Нет, ну Мариной была, Мариной до последних минут осталась! Тоже мне поручение! Все, по ее мнению, должны невесть откуда сами догадаться, кто этот Артур такой и какие шашни ее с ним связывают. А поподробнее расписать слабо было? Ну и что, что писала в состоянии психического отклонения! Я вон, можно сказать, живу в таком состоянии, но, если что-то прошу, всегда умею четко поставить задачу. Интересно, может нам с Павликом, невзирая на все сложности, заняться выполнением Марининой просьбы?
– Ты где? Не звони, тут в трансе все и неудобно разговаривать. – не дав мне и рта раскрыть, шепчет в телефон Павлик. По моим подсчетам, процессия должна как раз сейчас подъезжать к кладбищу. – Слушай, приедем на место – поговорим. Я в джипе еду, вместе с родственниками… Как подъедем, выбирайся из толпы этих малознакомых личностей. Держись рядом со мной, плевать, что подумают…

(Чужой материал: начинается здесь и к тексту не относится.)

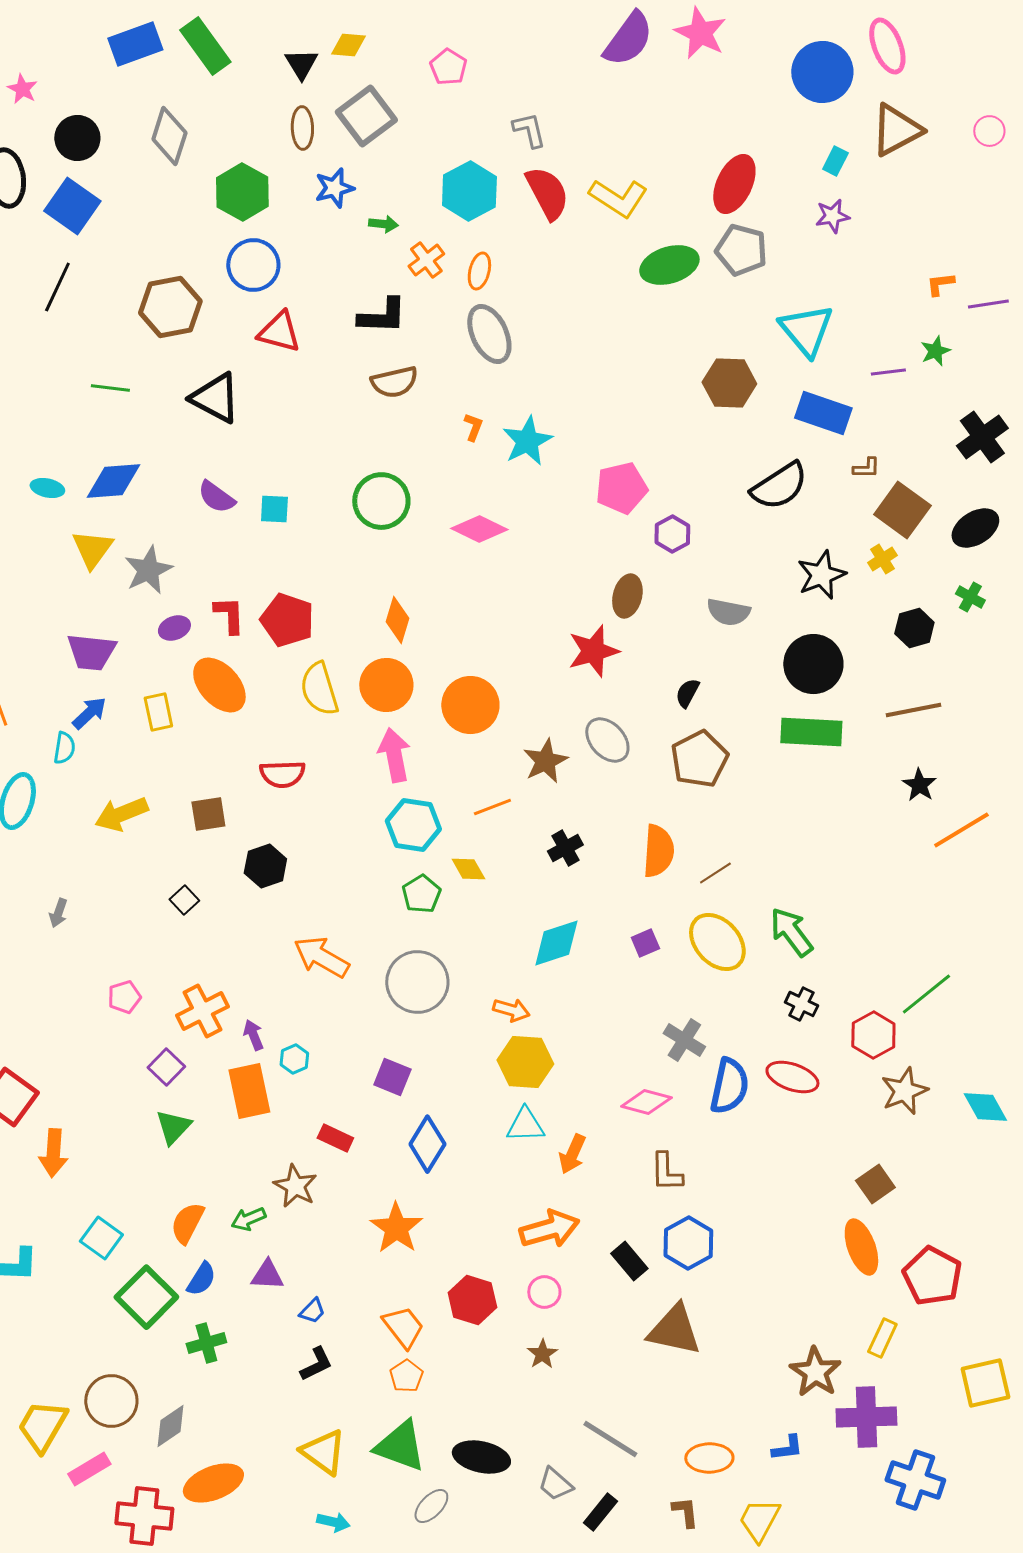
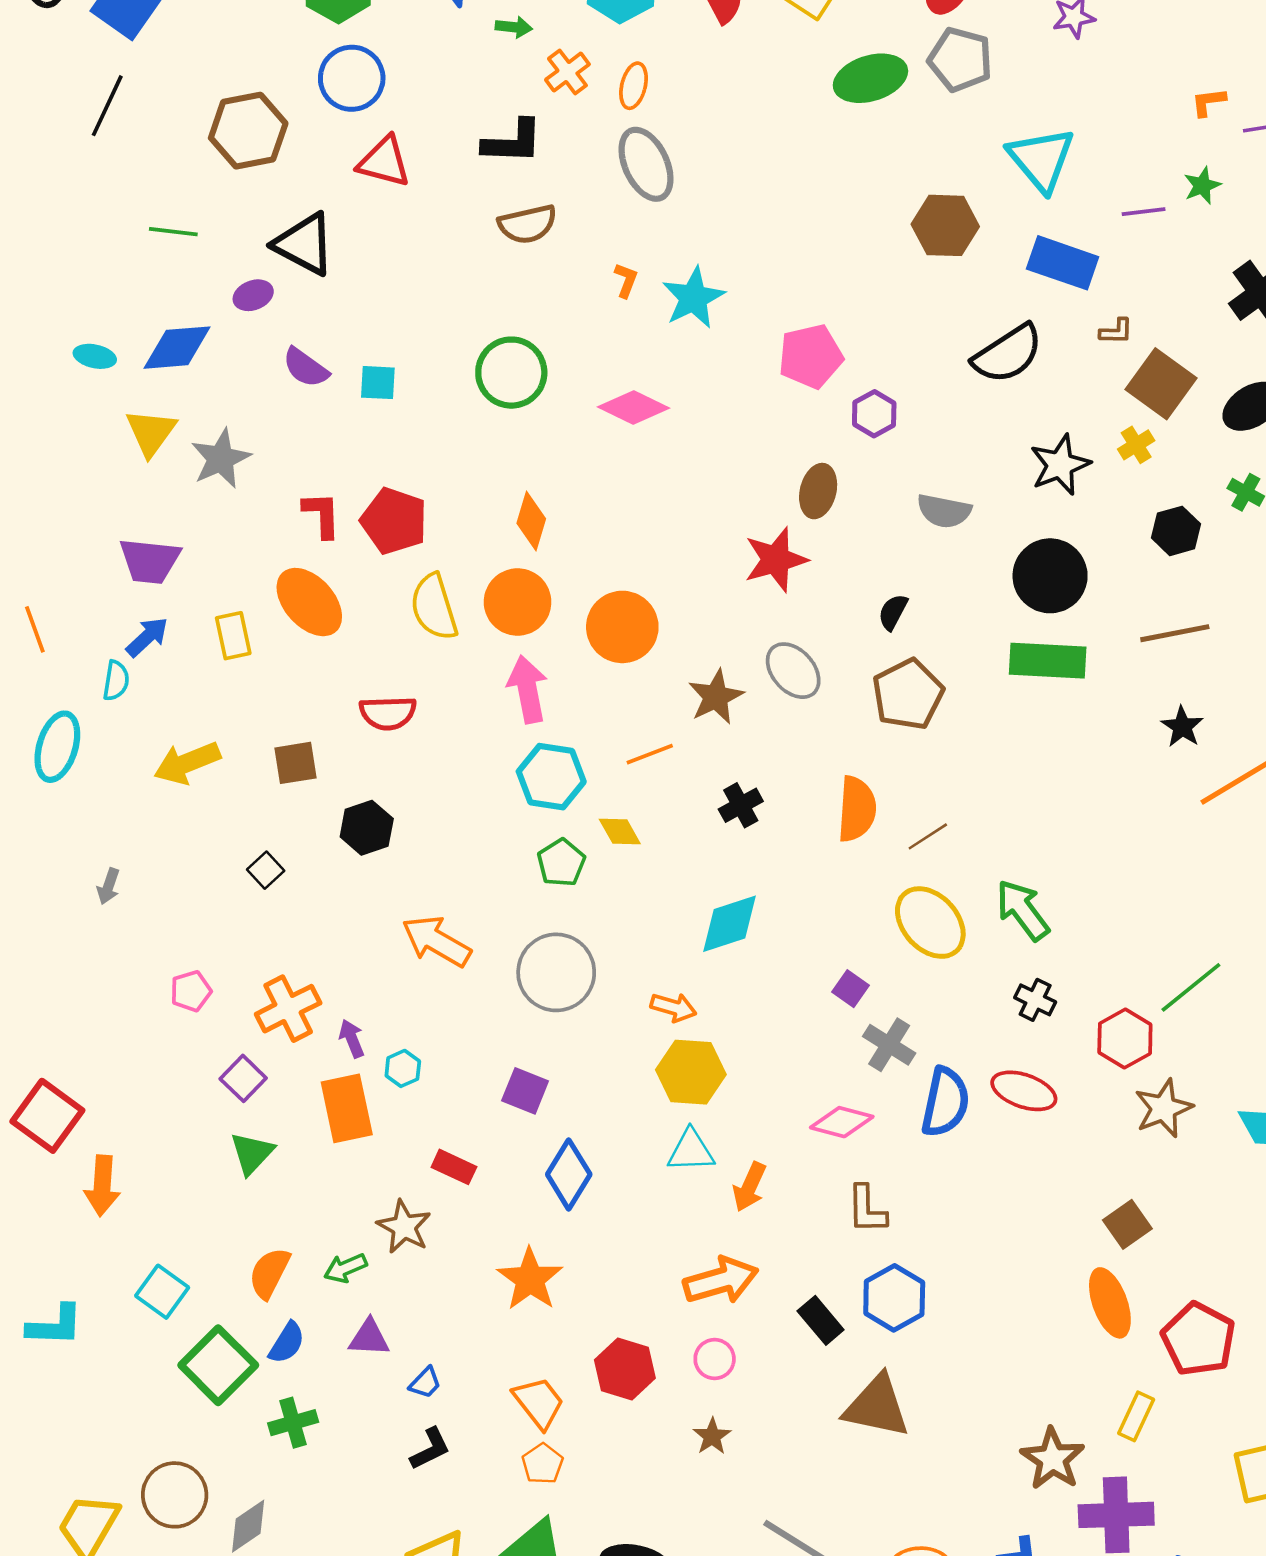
purple ellipse: (174, 628) -> (253, 295), moved
purple square: (645, 943) -> (851, 989), moved, turned -32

Павлик уверен, что я еду в одной из машин. О, как это в его стиле! Просто даже не заметить моего исчезновения… Не от невнимательности, а потому, что он всегда уверен во мне: знает, я все равно все сделаю правильно, потому не наблюдает и не беспокоится…
– Пашуль, я не в толпе.
– Ну, смотри сама. И все же лучше рядом быть, когда закапывать станем и все такое… Представь, гроб ведь будут заколачивать… Наболтаешься еще со своим Свинтусом, или кто там тебя везет…
Нет, с рассказами о Марининых предсмертных записях я явно не вовремя. Пришлось признать это и ошарашить Павлика заявлением, которое у него в мозгу так и не уместилось окончательно…
– Ты не понял, Павлик. Я вообще ушла с похорон. Да. Еду домой. Ну, у меня вдруг голова разболелась и… Позвонишь, когда освободишься.
– Что? Что ты такое говоришь?!
– Тише. У тебя там все вокруг в трансе и неудобно разговаривать. Я уже в пути, вернуться не могу. Поговорим позже. Пока.
Насилу отбилась от его полного непонимания. В последнее время все чаще вру, чтоб облегчить задачу общения. Это плохо, конечно, но очень поддерживает…
Отбилась и спохватилась вдруг: да что ж это я здесь сижу, когда они все скоро там уже будут. Приедут, глянут, а «воли покойничей» на месте не наблюдается. «Нехорошо, – подумают, – ты поступила, Сонечка!»
Спешу обратно к дому. Нужно вернуть Маринины записи, пока никто не заметил их исчезновения. Машины разъехались, и опустевший переулок кажется теперь просторным. Шагаю медленно, пристально рассматривая все, как в музее. Незримо царит над всем этим торжественная надпись: «здесь прошло Маринино детство!» И от сознания этого в груди делается как-то щекотно. Непонятно, то ли очень хорошо, то ли, напротив, плакать хочется.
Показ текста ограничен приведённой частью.